O programa de estabilização congela uma situação de distribuição da renda das mais desiguais do mundo e não contém qualquer medida de importância para atacar a fome e a miséria. Se é mérito do governo Itamar Franco ter aceito a proposta de Lula de criar o Conselho de Segurança Alimentar, e de Betinho e d. Mauro Morelli de sensibilizar a sociedade para matar a fome de 32 milhões de brasileiros, as políticas governamentais, todavia, não demonstram a mesma preocupação.

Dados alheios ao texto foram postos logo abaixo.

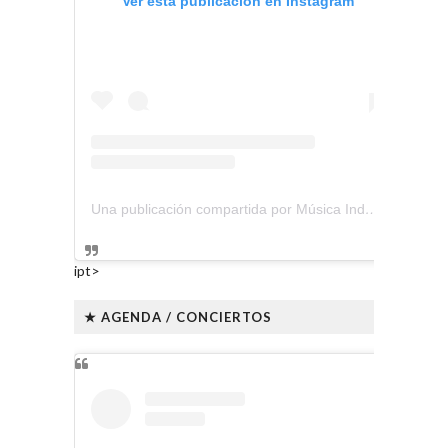
Ver esta publicación en Instagram
Una publicación compartida por Música Independiente Perú 🇵🇪 (@musica.independiente.peru)
ipt>
★ AGENDA / CONCIERTOS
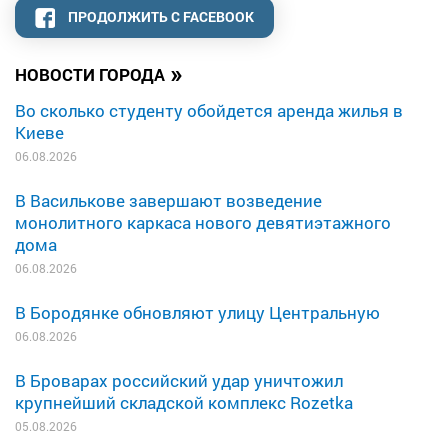
ПРОДОЛЖИТЬ С FACEBOOK
»
НОВОСТИ ГОРОДА
Во сколько студенту обойдется аренда жилья в
Киеве
06.08.2026
В Василькове завершают возведение
монолитного каркаса нового девятиэтажного
дома
06.08.2026
В Бородянке обновляют улицу Центральную
06.08.2026
В Броварах российский удар уничтожил
крупнейший складской комплекс Rozetka
05.08.2026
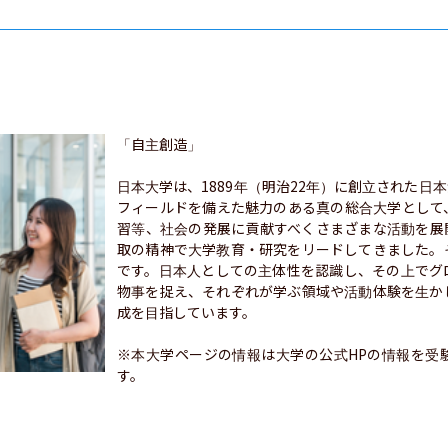
「自主創造」

日本大学は、1889年（明治22年）に創立された日
フィールドを備えた魅力のある真の総合大学として
習等、社会の発展に貢献すべくさまざまな活動を展
取の精神で大学教育・研究をリードしてきました。
です。日本人としての主体性を認識し、その上でグ
物事を捉え、それぞれが学ぶ領域や活動体験を生か
成を目指しています。

※本大学ページの情報は大学の公式HPの情報を受
す。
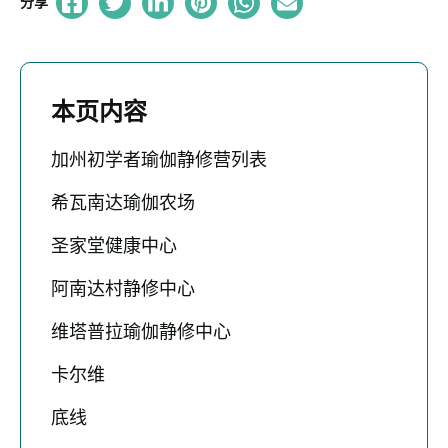
分享
本页内容
加州初学者瑜伽静修营列表
希瓦南达瑜伽农场
圣家堂健康中心
阿南达村静修中心
维塔普拉瑜伽静修中心
卡尔维
底线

A URV, é verdade, significará a indexação diária dos salários, neutralizando as perdas decorrentes da inflação, fato reconhecido como positivo pelo deputado Paulo Paim (PT-RS) e qualificado como "sonho de uma noite de verão" pelo economista Joelmir Beting. O sonho, além de partir de uma base relativamente baixa, só vigorará durante o período de transição, ou seja, até que a URV se transforme no real em, talvez, 30 ou 60 dias.
O ministro Fernando Henrique diz que a inflação em real será zero, não precisando mais haver correção. Mas quem garante, efetivamente, que a inflação será zero? É necessário que o Congresso tome medidas preventivas para assegurar a continuidade da reposição das perdas salariais, caso ocorram. Do ponto de vista dos trabalhadores, enquanto não houver a garantia da estabilidade dos preços, não convém transformar a URV em real.
Sendo o ministro parlamentar, é estranha sua declaração de que sairá para ser candidato se o Congresso alterar o plano. É minha responsabilidade examinar a proposição e tentar modificá-la à luz dos interesses maiores do país. É natural que surjam algumas mudanças, para, por exemplo, conter os abusos de preços por parte dos setores oligopolistas.
O valor do dólar varia em função do que ocorre na política econômica dos EUA e de suas relações com o resto do mundo. O valor da moeda brasileira deve variar em função do que ocorre em nossa economia e de nossas relações com o exterior. Não há razão de termos sempre a relação "um real igual a um dólar".
Fernando Henrique está diante de uma das mais cruciais decisões de sua vida. Anuncia Tasso Jereissati, presidente do PSDB, que dia 30 vai arrancá-lo do Ministério para ser o candidato à Presidência da República. Até lá a inflação não terá caído o suficiente e pouco se terá realizado para garantir a retomada do crescimento. Sabe o ministro que o seu plano apenas começa a ganhar consistência, enfrentando barreiras administrativas e políticas que demandam capacidade de coordenação incompatível com as atividades de um candidado em campanha. Sua saída poderá redundar na irrecuperável perda de oportunidade de o governo ter sucesso na área econômica.